Sentí vergüenza y alivio de mi suerte. Suerte de haber pasado mi vida en un colegio donde nunca conocí las drogas, ni camellos en la puerta, ni chavales que abandonaran los estudios para irse a trabajar de paleta o de camareros. De vivir en un barrio sin pandillas, territorios, trapicheos de golosinas y peleas de perros clandestinas.
Pensé que nunca he visto ese mundo, pero que existe. Y Mario me lo ha mostrado. Lo mete por los ojos con golpes secos y certeros. Rápido, sin dejarte tomar aliento, cayendo por un terraplén. Sin un solo adorno en un lugar donde, en Navidad, no hay bombillas de colores para decorar las calles.
“Perro mordedor” me dejó dolorido, con el eco de los gritos retumbando entre las hojas. Ni si quiera el final, ese último gesto, me consoló. Todos esos lugares, esa gente, esas noticias de la televisión dejaron de ser un ruido de fondo para convertirse en furia, sangre y manos vacías. Ese cuerpo tumbado en la acera, tapado con papel brillante, dejó de ser nada para hablar de sus heridas, de los golpes y el desconcierto, el odio y el amor que sintió cuando estaba vivo. Todo eso que no cuentan las noticias.

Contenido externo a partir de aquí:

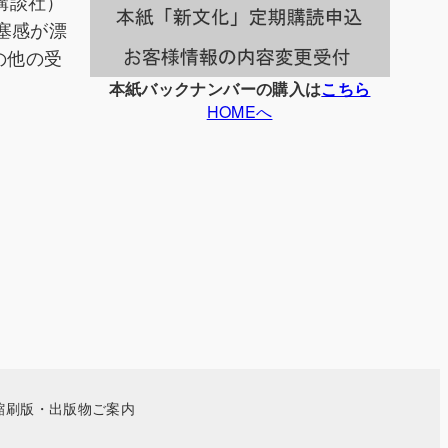
講談社）
塞感が漂
の他の受
本紙バックナンバーの購入は
こちら
HOMEへ
縮刷版・出版物ご案内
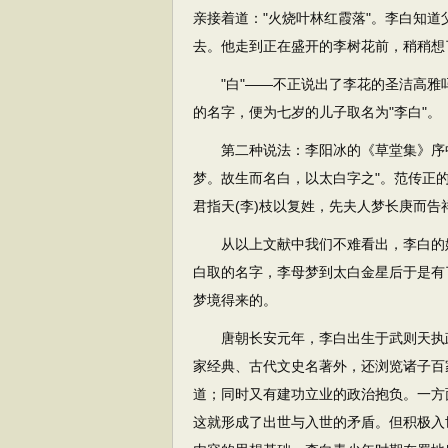
亲接着道："火烧叶林红霞落"。李白知
去。他走到正在盛开的李树花前，稍稍想
"白"——不正说出了李花的圣洁高雅吗
的名字，便为七岁的儿子取名为"李白"。
第二种说法：李阳冰的《草堂集》序中
梦。故生而名白，以太白字之"。范传正
君指天(李)枝以复姓，先夫人梦长庚而告
从以上文献中我们不难看出，李白的姓
白取的名字，李母梦到太白金星后于是有
梦境得来的。
唐朝长安元年，李白出生于武则天执政
家经典、古代文史名著外，还浏览诸子百
道；同时又有建功立业的政治抱负。一方
这就形成了出世与入世的矛盾。但积极入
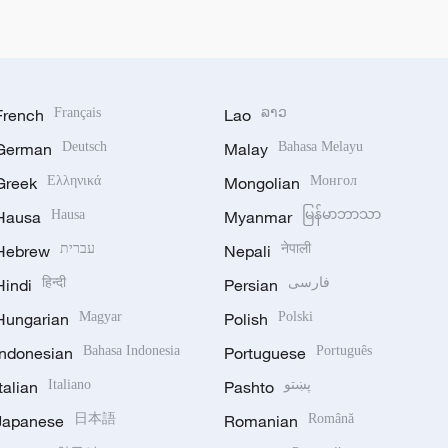
French
Français
Lao
ລາວ
German
Deutsch
Malay
Bahasa Melayu
Greek
Ελληνικά
Mongolian
Монгол
Hausa
Hausa
Myanmar
မြန်မာဘာသာ
Hebrew
עברית
Nepali
नेपाली
Hindi
हिन्दी
Persian
فارسی
Hungarian
Magyar
Polish
Polski
Indonesian
Bahasa Indonesia
Portuguese
Português
Italian
Italiano
Pashto
پښتو
Japanese
日本語
Romanian
Română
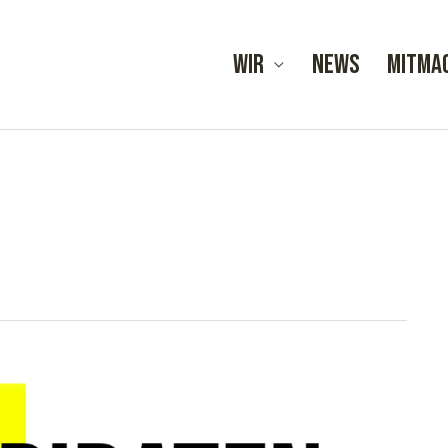
Wir
News
Mitma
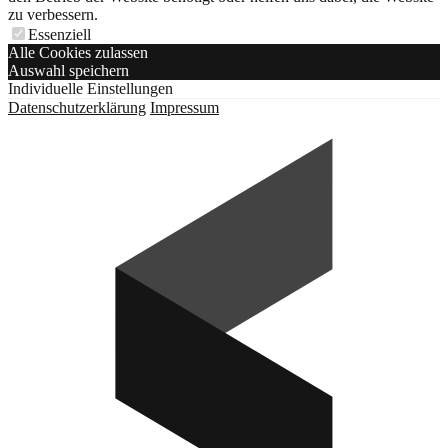
zu verbessern.
Essenziell
Alle Cookies zulassen
Auswahl speichern
Individuelle Einstellungen
Datenschutzerklärung
Impressum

Una historia donde todos tienen nombre, todos excepto el protagonista, que es tan sólo un muchacho que eligió el camino más corto para ganarse el respeto, tener dinero en el bolsillo y sentirse protegido bajo la sombra de la fuerza. Cumplir un encargo fácil y que el amor se cruce entre las patas de un perro. La sensación de soledad rota por una sonrisa en inglés y besos de hierro. Y descubrir una mentira lo cambia todo. Lo roba todo, la única esperanza. Y otro error lleva a perder la protección y recibir una paliza. Ser nadie. Dejar de tener la seguridad y el respeto. Dejarte más solo. No tener a quien acudir. Y el odio nace con el sentimiento de culpa por un amigo muerto. Una tumba anónima. Un entierro en el que nadie lloró. Una mujer con un vestido de novia raído, con el mono a punto de saltarle desde las venas del cuerpo, perdida, sin saber a dónde ir. Una mosca sin alas. Y la venganza asesina para escuchar un grito en la cabeza. Y una renuncia, un deseo de dejarlo todo. Pero antes un último trabajo, una deuda que pagar. Y después una náusea. El nombre de un traidor. El arrepentimiento, el asco, la última oportunidad de reconciliarse consigo mismo. Y al final la esperanza en que un perro sepa hablar y pueda contarlo todo.
Mario de los Santos “Perro mordedor” Mira Editores. Zaragoza, 2008.